The pick-up in European economic growth means the bloc can better withstand default by debt-addled smaller countries such as Greece, Ireland and Portugal, Lauk said. He also revived a proposal aired last year by German Finance Minister Wolfgang Schaeuble for a “European Monetary Fund,” saying it would be the centerpiece of a broader crisis-fighting strategy.
Lauk’s comments contrast with the immediate criticism by some lawmakers in Merkel’s coalition to proposals that emerged last week to blunt the crisis. Purchases of Greek debt and lower interest rates on rescue loans, aid for Portugal and guarantees against excessive debt are being considered, four people with direct knowledge of the talks told Bloomberg News last week.
Schaeuble said Jan. 13 that European Union governments are formulating a “comprehensive package” to blunt the debt crisis that started in Greece and now threatens Portugal and Spain.
Greek bonds fell yesterday after Die Zeit reported that Germany is considering a plan that would help the Mediterranean nation buy back its own securities.

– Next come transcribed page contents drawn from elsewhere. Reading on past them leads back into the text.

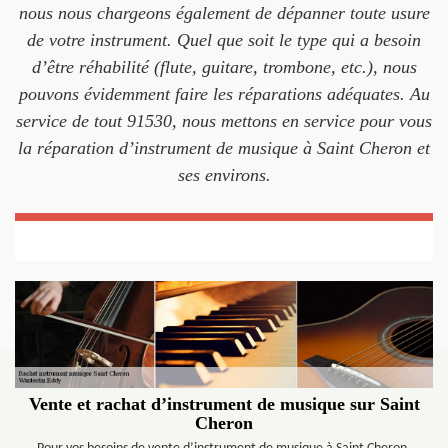
nous nous chargeons également de dépanner toute usure
de votre instrument. Quel que soit le type qui a besoin
d’être réhabilité (flute, guitare, trombone, etc.), nous
pouvons évidemment faire les réparations adéquates. Au
service de tout 91530, nous mettons en service pour vous
la réparation d’instrument de musique à Saint Cheron et
ses environs.
Vente et rachat d’instrument de musique sur Saint
Cheron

Greece would be allowed to repurchase bonds with funds from the EU’s 440 billion-euro rescue fund, the European Financial Stability Facility, made available “with favorable interest conditions,’” the German newspaper said, without saying where it got the information. Greek bonds pared their losses after the German Finance Ministry denied it was working on a “restructuring” of Greek debt.
Greek 10-year yields were three basis points lower at 11.46 percent as of 8:15 a.m. in London. Spanish 10-year bond yields were two basis points higher at 5.39 percent, while Irish yields gained one basis point, to 8.93 percent.
Greek bondholders are unlikely to get all their money back on schedule unless borrowing costs fall, said Andrew Wilson, head of fixed-income at Goldman Sachs Group Inc.
“Some form of restructuring is a relatively high- probability event” after 2011, Wilson said in Bloomberg Television’s “On the Move with Francine Lacqua.”
The dollar fell to the lowest in almost two months against the euro yesterday amid speculation European officials are addressing the region’s debt crisis and signs the U.S. economic recovery will remain sluggish. The dollar touched $1.3539 per euro, the weakest since Nov. 23. It rose to $1.3453 per euro at 9:38 a.m. in Berlin.
Lars Feld, a professor at the University of Freiburg who is an interim economic adviser to the German government, said a Greek default was probable and that Merkel’s government should prepare for that eventuality.
The Greek government’s program of budget cuts, which has triggered riots on the streets of Athens, is so severe that “arithmetically it could happen, that much is clear, but the burden is enormous and it’s just not politically feasible,” Feld said yesterday in a phone interview from Freiburg.
“Markets are indeed expecting that Greece will need to restructure debt, but that doesn’t take account of developments because the program in Greece is going well,” Klaus Regling, who manages the EFSF bailout fund, said today on Germany’s Deutschlandfunk radio. “We assume Greece’s creditworthiness will increase again as it implements the reforms.”
The CDU’s Lauk criticized EU leaders for reacting to market speculation rather than stamping out the source of debt concern, saying the EFSF, crafted in May last year, was only sufficient to “buy time.” Policy makers would gain the upper hand by debt restructuring and creating a European Monetary Fund, he said.
The proposal made last March as a way to provide lending to deficit-plagued states in return for austerity measures, along the lines of the IMF, “was probably too complex as an institution to be established in such a short term,” Lauk said. “Now we have had a year to think about it, so it’s time to discuss it openly.”
Lauk favors a four-point plan to tackle the sovereign debt woes that would end the “cat-and-mouse game” of EU leaders struggling to react to market speculation. The plan must include more credit lines made available for indebted states and closer economic and fiscal cooperation among EU members, Lauk said.